If you're a loyal listener you know I've written several episodes on Egyptian pharaohs. Not another one of your Dr. Death episodes? Yep, but this time it is not about King Tut, but Ramses the third who ruled Egypt in its twentieth dynasty between 1186 and 1155 BCE.
Ramses defended Egypt from three foreign invasions and developed industry and trade with Africa's Somali coast. The middle of his reign was prosperous, but later, corruption and instability undermined his reign.
That's when his second wife, Queen Tiye, plotted to overthrow Ramses and install her son Pentawere as pharaoh. But ancient papyri document their failed coup and then trial. What they did not reveal is whether the conspirators killed Ramses before getting caught. Ancient records show Ramses died that same year, but not how he died.
Well, we no longer have to guess. Scientists recently managed to run CT scans on the Pharoah and a man buried with him suspected of being Pentawere. The scan revealed Ramses throat had been slit deeply and probably killed him immediately. Inside the wound, they found a Horus eye amulet - a metaphor of royal power and protection which embalmers likely inserted to promote healing in the afterworld.

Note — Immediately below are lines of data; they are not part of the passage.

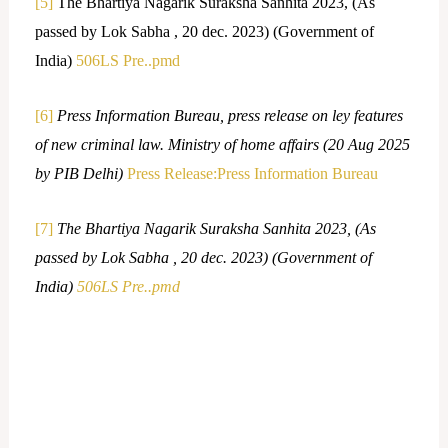
[5]
The Bhartiya Nagarik Suraksha Sanhita 2023, (As
passed by Lok Sabha , 20 dec. 2023) (Government of
India)
506LS Pre..pmd
[6]
Press Information Bureau, press release on ley features
of new criminal law. Ministry of home affairs (20 Aug 2025
by PIB Delhi)
Press Release:Press Information Bureau
[7]
The Bhartiya Nagarik Suraksha Sanhita 2023, (As
passed by Lok Sabha , 20 dec. 2023) (Government of
India)
506LS Pre..pmd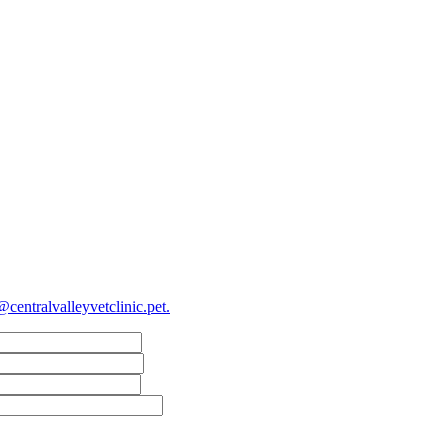
@centralvalleyvetclinic.pet
.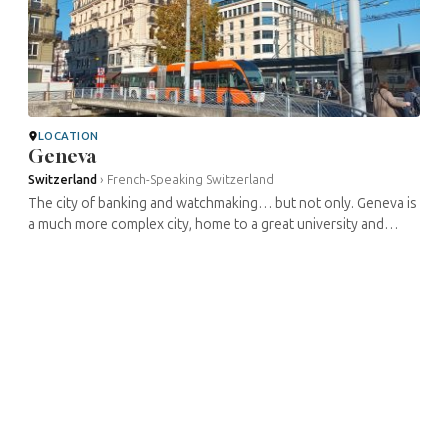
LOCATION
Geneva
Switzerland
›
French-Speaking Switzerland
The city of banking and watchmaking… but not only. Geneva is
a much more complex city, home to a great university and
eminent thinkers for centuries, and it even published one of
the first two ...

By contrast, the second mummy, an eighteen to twenty-year-old man, was embalmed improperly and covered with a ritually impure goatskin which scientists interpreted are to punish him in the afterlife. His neck also bore evidence he may have been strangled. Finally, DNA analysis of the Y chromosomes of the mummy and Ramses reveals they were likely father and son. Another of history's mysteries is solved.